Answer: whoever made the Götterdämmerung from Iron Sky...it's 200km across. Hey did you know the second Death Star was slightly bigger? Of course it was. Halo's "High Charity" is 505km though and makes it look like a kid's toy (which, to be fair, it is). The Independence Day mothership fits in here too (remember: it made sand move on the moon) and Starkiller base is on here which is a bit of a misnomer since I'm pretty sure it's not a single structure and was just built on that planetoid. Another Destiny ship shows up, then Titan AE, and Destiny again with a ship called "Almighty" which is about 3400 kilometres long and moves. These are ships that wouldn't fit inside most countries. Destiny really takes the cake though with an even larger ship that is 3500km long and has a lot more internal space filled than the previous one. Numerous Death Stars could fit inside it. The harvester from the new Independence Day is huge compared to it though and it's getting ridiculous.
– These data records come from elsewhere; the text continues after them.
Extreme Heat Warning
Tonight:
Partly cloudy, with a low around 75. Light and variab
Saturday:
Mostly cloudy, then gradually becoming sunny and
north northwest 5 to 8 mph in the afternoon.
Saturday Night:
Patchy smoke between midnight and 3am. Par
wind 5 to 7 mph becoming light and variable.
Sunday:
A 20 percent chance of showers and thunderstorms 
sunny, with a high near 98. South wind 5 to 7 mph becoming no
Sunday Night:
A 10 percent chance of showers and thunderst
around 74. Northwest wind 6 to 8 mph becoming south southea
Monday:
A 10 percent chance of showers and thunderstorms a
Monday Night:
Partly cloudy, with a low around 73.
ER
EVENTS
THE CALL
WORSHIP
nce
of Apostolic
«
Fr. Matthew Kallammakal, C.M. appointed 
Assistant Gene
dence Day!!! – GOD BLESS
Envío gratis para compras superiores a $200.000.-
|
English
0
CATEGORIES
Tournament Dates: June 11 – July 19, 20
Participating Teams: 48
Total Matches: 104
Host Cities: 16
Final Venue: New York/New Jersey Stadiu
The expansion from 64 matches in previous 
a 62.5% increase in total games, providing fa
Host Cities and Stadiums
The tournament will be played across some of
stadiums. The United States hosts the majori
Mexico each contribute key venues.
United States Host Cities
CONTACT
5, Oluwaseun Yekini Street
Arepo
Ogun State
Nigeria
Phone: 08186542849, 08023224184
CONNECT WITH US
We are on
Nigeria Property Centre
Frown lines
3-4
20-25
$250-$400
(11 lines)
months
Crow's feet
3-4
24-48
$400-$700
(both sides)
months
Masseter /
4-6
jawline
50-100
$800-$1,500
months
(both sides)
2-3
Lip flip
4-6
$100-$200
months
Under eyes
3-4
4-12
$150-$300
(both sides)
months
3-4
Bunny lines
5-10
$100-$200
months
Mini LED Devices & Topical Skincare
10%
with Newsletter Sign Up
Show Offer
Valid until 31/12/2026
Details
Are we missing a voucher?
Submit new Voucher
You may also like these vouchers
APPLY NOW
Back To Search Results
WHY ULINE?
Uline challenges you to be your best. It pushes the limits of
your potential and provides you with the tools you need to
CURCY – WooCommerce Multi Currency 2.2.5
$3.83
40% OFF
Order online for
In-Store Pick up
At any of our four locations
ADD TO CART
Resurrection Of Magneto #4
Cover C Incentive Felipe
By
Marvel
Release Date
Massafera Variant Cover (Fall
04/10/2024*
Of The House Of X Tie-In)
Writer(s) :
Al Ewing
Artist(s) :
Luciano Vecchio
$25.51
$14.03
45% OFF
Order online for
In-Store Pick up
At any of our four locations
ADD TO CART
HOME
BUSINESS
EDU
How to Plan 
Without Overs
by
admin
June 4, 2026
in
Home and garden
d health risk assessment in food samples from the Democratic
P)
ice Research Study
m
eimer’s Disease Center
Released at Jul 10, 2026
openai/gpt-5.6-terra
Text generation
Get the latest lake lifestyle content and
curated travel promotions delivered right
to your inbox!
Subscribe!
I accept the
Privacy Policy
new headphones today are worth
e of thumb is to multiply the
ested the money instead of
We had to invent special inertial dampeners and structural integrity forcefields just to make Star Trek ships manageable: the technology required to build, maintain, operate, and protect a vehicle of this size means any alien race capable of doing so isn't going to be beaten up because Will Smith is a good pilot.

I don't know what Tengen Toppa Gurren-Lagann even is, but its 5000km long battleship means I'm unlikely to enjoy it. Halo has a 127530km diameter "Installation 00" that, so we're clear, is significantly larger than the planet Earth. Literally the next thing the video shows us is the Sun, and we finish up with our Dyson Sphere and Ringworld, but those are relatively benign as discussed.

Why does Warhammer 40k seem to think you need spaceships larger than Belgium to carry troops?